Nanotechnology Applications in Immunology and Allergy

MARCH 04, 2014
Julian Kaye, PhD
Nanotechnology uses the unique properties of objects that function as a unit within the overall size range of 1-1,000 nanometres (nm). During a presentation at the 2014 Annual Meeting of the American Academy of Allergy, Asthma & Immunology, held February 28 – March 4, 2014, in San Diego, CA, renowned authority on the application of nanotechnology to immunology and allergy James R. Baker, MD, pointed out that biology is inherently a nanoscience. For example, proteins and viruses are in the 1-100 nm nanoscale range. Certain synthetic nanoparticles, called dendrimers, have a regular globular structure which is reminiscent of viruses, which are approximately 50 nm in diameter.
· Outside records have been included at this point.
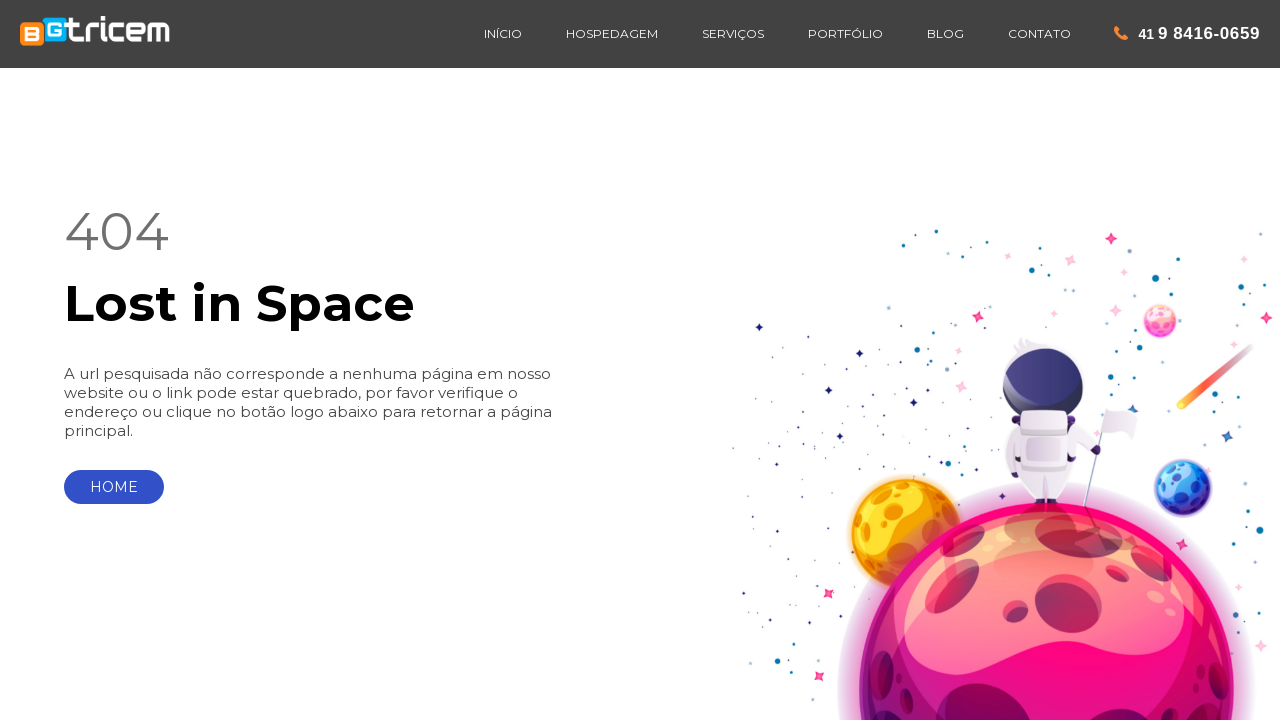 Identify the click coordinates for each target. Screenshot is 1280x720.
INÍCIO (503, 33)
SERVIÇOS (733, 33)
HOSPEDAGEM (612, 33)
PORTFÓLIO (845, 33)
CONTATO (1039, 33)
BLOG (945, 33) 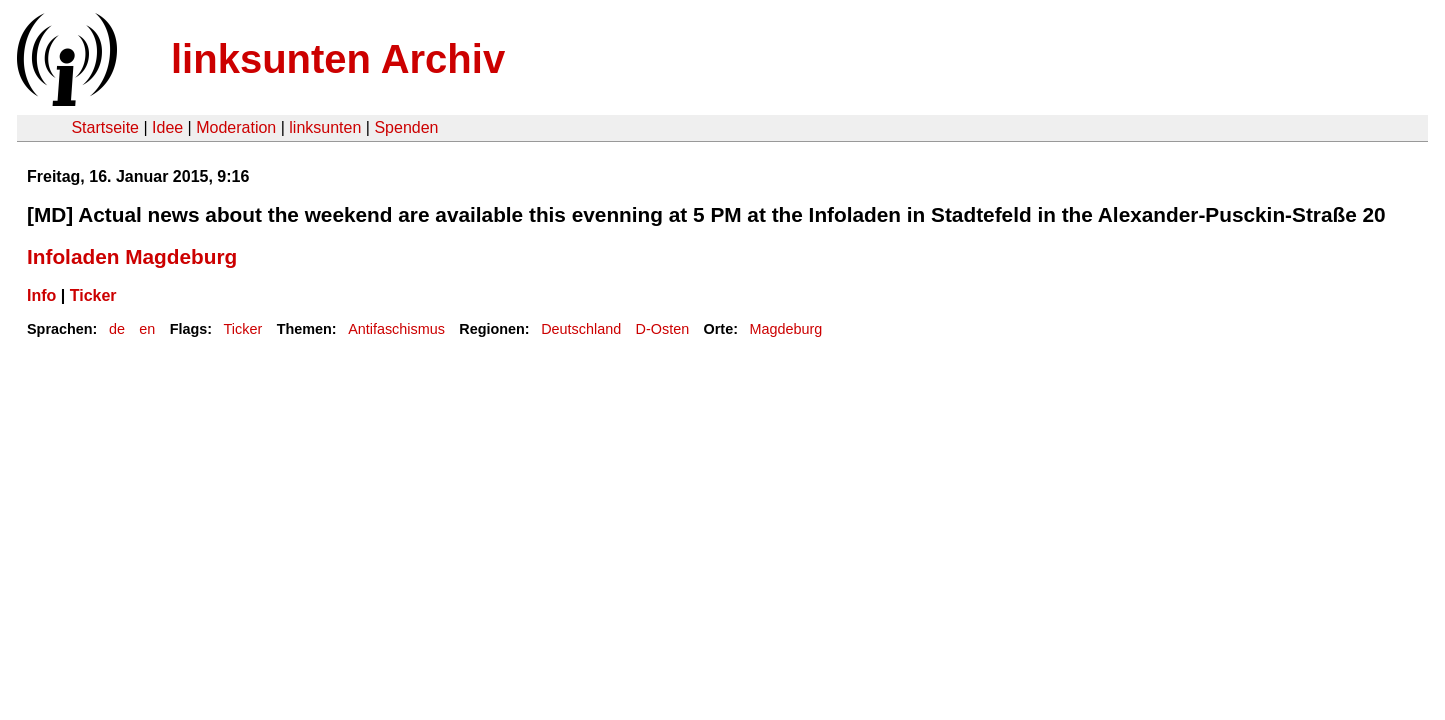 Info (41, 295)
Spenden (406, 127)
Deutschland (581, 329)
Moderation (236, 127)
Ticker (93, 295)
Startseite (105, 127)
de (117, 329)
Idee (167, 127)
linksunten (325, 127)
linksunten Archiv (338, 59)
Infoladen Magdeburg (132, 256)
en (147, 329)
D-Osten (663, 329)
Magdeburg (785, 329)
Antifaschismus (396, 329) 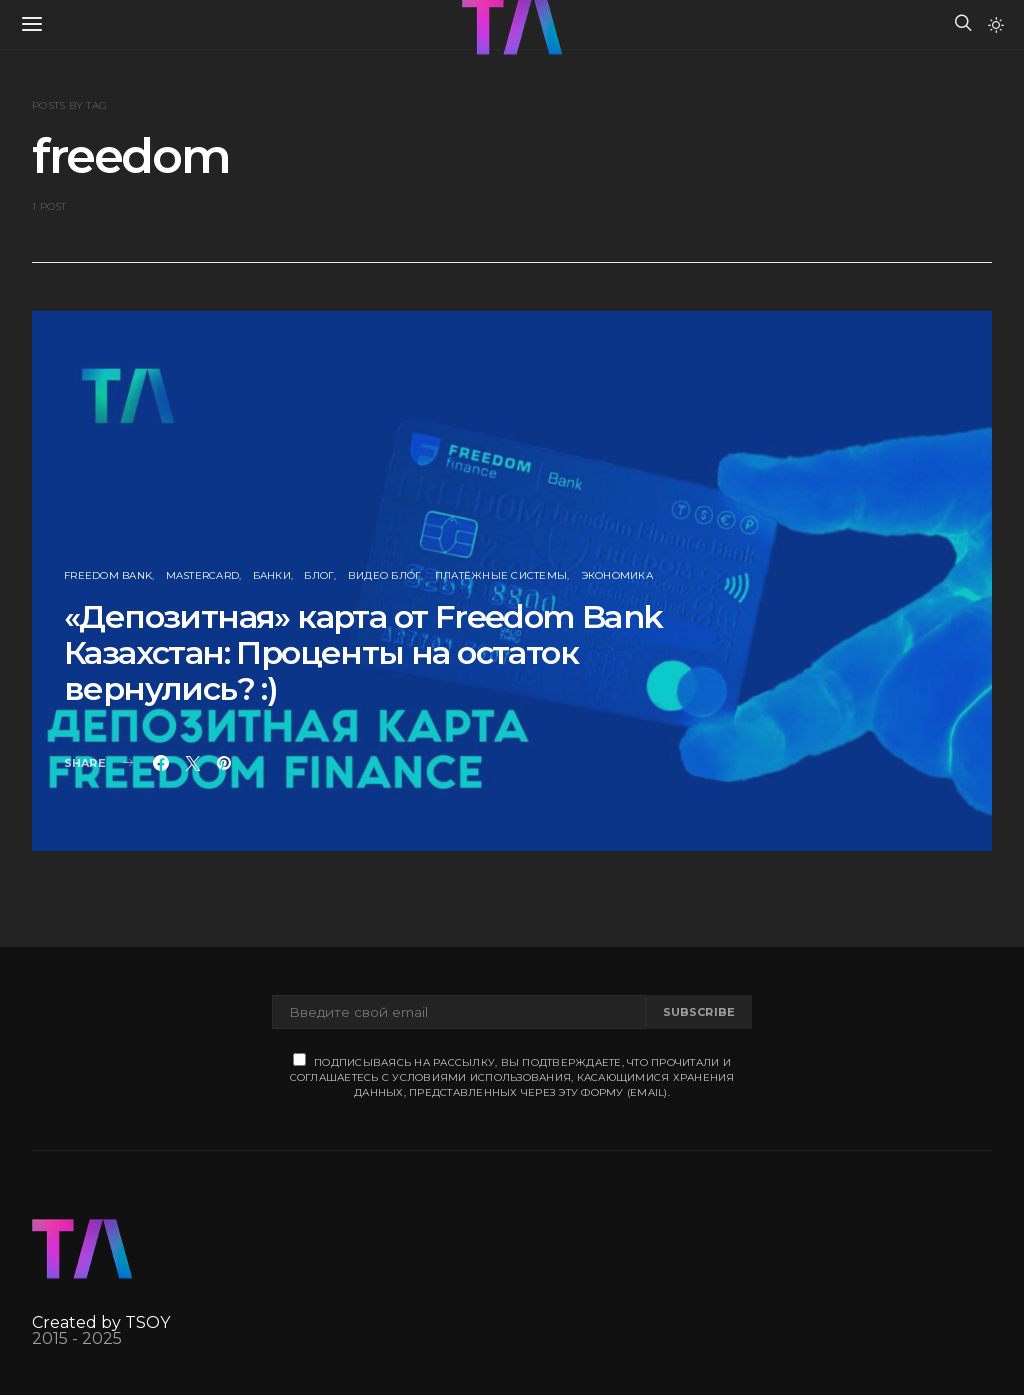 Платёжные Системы (501, 575)
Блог (319, 575)
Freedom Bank (108, 575)
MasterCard (203, 575)
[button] (996, 25)
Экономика (617, 575)
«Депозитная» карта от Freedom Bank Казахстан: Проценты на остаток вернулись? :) (363, 652)
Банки (272, 575)
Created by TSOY (101, 1322)
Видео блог (385, 575)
Baker, who is the director of the Michigan Nanotechnology Institute for Medicine and Biological Sciences, University of Michigan, is one of the authors of an article on the applications of nanotechnology in immunology recently published in Nature Reviews Immunology. In the article, the authors noted that “The engineering of nanostructure materials (including nanoparticles, nanoemulsions, and nanotubules) holds great promise for the development of new immunomodulatory agents, as such nanostructures can be used to more effectively manipulate or deliver immunologically active components to target sites. Successful applications of nanotechnology in the field of immunology will enable new generations of vaccines, adjuvants and immunomodulatory drugs that aim to improve clinical outcomes in response to a range of infectious and non-infectious diseases.”
Because nanoparticles can migrate in tissue because of their size and vary in their characteristics (which is important when considering pharmacologic applications), the size, structure, and composition of nanoparticles is very important, said Baker.
Baker said that nanoparticle size plays an important role when considering barriers to the uptake of supermolecular therapeutics. For example, the pores in blood vessel walls are usually less than 50 nm in diameter, which would inhibit the passage of larger particles. Thus, drug delivery particles (eg, tumoricidal agents) must be less than 50-60 nm to pass through the blood vessel wall and enter the target tissue.
Dr. Baker’s presentation potential applications for nanoparticles in three main areas: antigen delivery and induction of innate immunity, induction of specific immune responses, and suppression of immune responses.
In terms of activation of innate immunity, Baker said nanoparticles can be used to deliver antigens and activate innate pathways. Nanoemulsions can be used to enhance delivery to the immune system compared to saline suspensions. This has been demonstrated using green fluorescent protein (GFP) delivered to the nasal epithelium in mice and also to lymph nodes.
Lipid-based nanoparticles containing quantum dots can enter the vascular epithelium without disruption except for some vacuolization followed by internalization into dendritic cells. This is an important step in activating the immune system.
Lipid nanoparticles can also act as a reserve of activity, whereas saline-based particles are more rapidly cleared. This has been shown intranasally in mice, but using red fluorescent protein (RFP).
Nanoparticles have been used to induce specific immune responses in various vaccination formulations, such as in the development of experimental RSV vaccines. The use of conventional, formalin-inactivated RSV vaccines in the 1960s led to severe Th2 cytokine-mediated eosinophilic disease, causing death in some infants.
Nanomaterials also have capabilities for suppressing immune responses by different mechanisms, such as developing nanoparticles that inhibit target cells by direct dendritic or T-cell suppression. Alternatively, nanoparticles can be used to enhance the delivery of active suppressive molecules to the cells. Experimentally, activation of Toll-like and NOD-like receptors modulates immune responses.
Baker introduced a caveat here, and noted that very small nanoparticles (< 20-30 nm) tend to be taken up by the macrophages and are not broken down during the activation process involving apoptotic bodies and dendritic cells. These small particles have been shown to stimulate granulomatosis. Granulomas formed in the lungs of experimental mice are reminiscent of those seen after exposure to particulates from diesel oil combustion.
Because of their size, the possibility of structuring them for unique purposes, and their specific uptake by immune cells, nanomaterials have unique capabilities for altering immunity. One of the most promising areas of research involves the delivery of immunosuppressive drugs to immune cells by functionalized nanoparticles.
Successful applications of nanotechnology in the field of immunology will enable new generations of vaccines, adjuvants, and immunomodulatory drugs that aim to improve clinical outcomes in response in a range of infectious and non-infectious diseases.